Im Anschluss an den Besuch im Genueser Krankenhaus San Martino sagte Ströbele zur taz, alle drei dort liegenden Deutschen hätten schwere Kopfverletzungen und hätten übereinstimmend erklärt, dass die Polizei in der Samstagnacht ohne Vorwarnung die vom Genua Social Forum (GSF) zum Nachtlager umgewandelte Schule überfallen und die dort schlafenden Demonstranten mit Stöcken zusammengeschlagen habe.

Nach Besuch eines zweiten Krankenhauses erklärte Ströbele, die dort Liegenden seien „fürchterlich massakriert“ worden; „das sollte man in Mitteleuropa nicht für möglich halten“. Laut Schilderung eines 21-jährigen Berliners habe die Polizei in der besagten Schule auf die am Boden liegenden Demonstranten eingeschlagen. Der 21-Jährige habe berichtet, als er blutend auf dem Boden gelegen habe, habe ihm ein Polizist die Pistole auf die Stirn gesetzt und lächelnd gesagt: „Murderer, Murderer!“ Der Demonstrant habe einen doppelten Kieferbruch davongetragen, drei Tage lang keinen Kontakt zur Familie gehabt und sei nachts mit Handschellen ans Bett gefesselt worden.

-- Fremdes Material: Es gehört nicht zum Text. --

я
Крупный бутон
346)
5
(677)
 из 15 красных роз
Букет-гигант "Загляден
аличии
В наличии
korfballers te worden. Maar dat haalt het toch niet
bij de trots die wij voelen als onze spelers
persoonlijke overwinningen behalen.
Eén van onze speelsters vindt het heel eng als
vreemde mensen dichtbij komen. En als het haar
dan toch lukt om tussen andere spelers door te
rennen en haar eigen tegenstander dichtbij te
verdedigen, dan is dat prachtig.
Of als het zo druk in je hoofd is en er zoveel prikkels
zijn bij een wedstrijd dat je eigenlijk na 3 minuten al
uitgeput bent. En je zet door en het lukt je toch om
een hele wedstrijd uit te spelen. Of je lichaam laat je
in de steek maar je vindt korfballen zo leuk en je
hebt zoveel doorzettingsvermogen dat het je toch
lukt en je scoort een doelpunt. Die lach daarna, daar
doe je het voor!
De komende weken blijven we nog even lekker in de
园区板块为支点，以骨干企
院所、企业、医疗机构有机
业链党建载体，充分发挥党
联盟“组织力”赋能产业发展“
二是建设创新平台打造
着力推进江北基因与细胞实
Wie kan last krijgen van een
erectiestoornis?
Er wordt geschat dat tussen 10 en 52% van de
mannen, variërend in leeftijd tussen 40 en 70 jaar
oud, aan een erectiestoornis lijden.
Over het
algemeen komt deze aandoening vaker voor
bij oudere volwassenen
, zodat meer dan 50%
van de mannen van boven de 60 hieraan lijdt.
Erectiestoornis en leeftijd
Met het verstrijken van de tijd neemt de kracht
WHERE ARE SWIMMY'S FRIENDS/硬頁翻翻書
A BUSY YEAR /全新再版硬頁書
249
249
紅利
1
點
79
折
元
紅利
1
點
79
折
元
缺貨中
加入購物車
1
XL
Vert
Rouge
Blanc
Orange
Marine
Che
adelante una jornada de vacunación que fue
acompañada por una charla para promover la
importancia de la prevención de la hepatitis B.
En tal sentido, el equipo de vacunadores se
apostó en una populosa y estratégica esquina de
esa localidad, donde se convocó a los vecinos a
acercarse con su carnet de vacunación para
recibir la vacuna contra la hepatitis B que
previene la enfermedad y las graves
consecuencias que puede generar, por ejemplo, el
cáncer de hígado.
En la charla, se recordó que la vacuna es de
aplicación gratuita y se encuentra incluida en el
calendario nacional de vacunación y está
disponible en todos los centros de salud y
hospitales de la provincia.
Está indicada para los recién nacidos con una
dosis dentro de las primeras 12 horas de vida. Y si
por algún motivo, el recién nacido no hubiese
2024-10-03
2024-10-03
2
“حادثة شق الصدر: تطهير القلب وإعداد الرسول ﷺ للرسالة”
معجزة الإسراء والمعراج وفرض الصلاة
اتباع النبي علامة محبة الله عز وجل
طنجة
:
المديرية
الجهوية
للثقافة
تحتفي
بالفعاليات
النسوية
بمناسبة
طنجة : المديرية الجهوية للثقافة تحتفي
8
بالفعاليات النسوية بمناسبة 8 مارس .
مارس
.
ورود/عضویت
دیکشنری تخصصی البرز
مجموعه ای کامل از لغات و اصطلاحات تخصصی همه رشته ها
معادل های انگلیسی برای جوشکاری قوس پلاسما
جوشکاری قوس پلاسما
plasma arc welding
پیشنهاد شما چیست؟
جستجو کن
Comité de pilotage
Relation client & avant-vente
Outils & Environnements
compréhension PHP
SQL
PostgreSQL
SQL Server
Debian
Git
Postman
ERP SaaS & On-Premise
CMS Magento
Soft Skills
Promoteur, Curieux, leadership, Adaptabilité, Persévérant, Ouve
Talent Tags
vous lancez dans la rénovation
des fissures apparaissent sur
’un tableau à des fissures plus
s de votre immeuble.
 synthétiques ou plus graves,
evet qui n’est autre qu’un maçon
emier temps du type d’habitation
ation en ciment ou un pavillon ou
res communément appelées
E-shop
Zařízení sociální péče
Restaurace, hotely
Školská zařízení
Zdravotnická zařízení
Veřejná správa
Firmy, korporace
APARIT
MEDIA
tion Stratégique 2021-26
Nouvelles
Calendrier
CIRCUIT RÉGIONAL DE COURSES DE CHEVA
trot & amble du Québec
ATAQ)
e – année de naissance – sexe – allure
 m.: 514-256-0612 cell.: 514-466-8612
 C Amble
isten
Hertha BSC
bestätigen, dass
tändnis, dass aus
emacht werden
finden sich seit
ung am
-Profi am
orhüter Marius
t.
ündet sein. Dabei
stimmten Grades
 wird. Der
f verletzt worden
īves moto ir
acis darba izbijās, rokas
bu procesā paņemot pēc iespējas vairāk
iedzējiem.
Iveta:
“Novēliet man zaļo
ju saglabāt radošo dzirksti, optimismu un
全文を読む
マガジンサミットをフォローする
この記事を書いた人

„Das muss politische Konsequenzen haben – in Italien, aber auch europaweit“, sagte Ströbele. Er erneuerte die Forderung nach einer internationalen Untersuchungskommission. Die Verantwortlichen müssten Rechenschaft ablegen. „Ich gehe davon aus, dass das italienische Parlament aktiv wird.“ Ströbele kündigte an, dass seine Fraktion auf europaweite Aufklärung der Vorgänge drängen werde.

Die Rechtsanwältin Alessandra Ballerini, die viele der italienischen Demonstranten vertritt, beklagte gegenüber der taz gestern, sie habe bislang keinerlei Kontakt zu den Inhaftierten bekommen. Auch Verwandte wurden bis gestern dort nicht vorgelassen. Nach Angaben des Auswärtigen Amts sind noch 58 Deutsche in Italien in Haft.

In zahlreichen Städten Italiens haben am Dienstagabend insgesamt 100.000 Menschen gegen den G-8-Polizeieinsatz demonstriert. Viele riefen „Mörder, Mörder!“ in Anspielung auf den von der Polizei erschossenen Demonstranten Carlo Giuliani, der gestern beerdigt wurde. HH, J. K.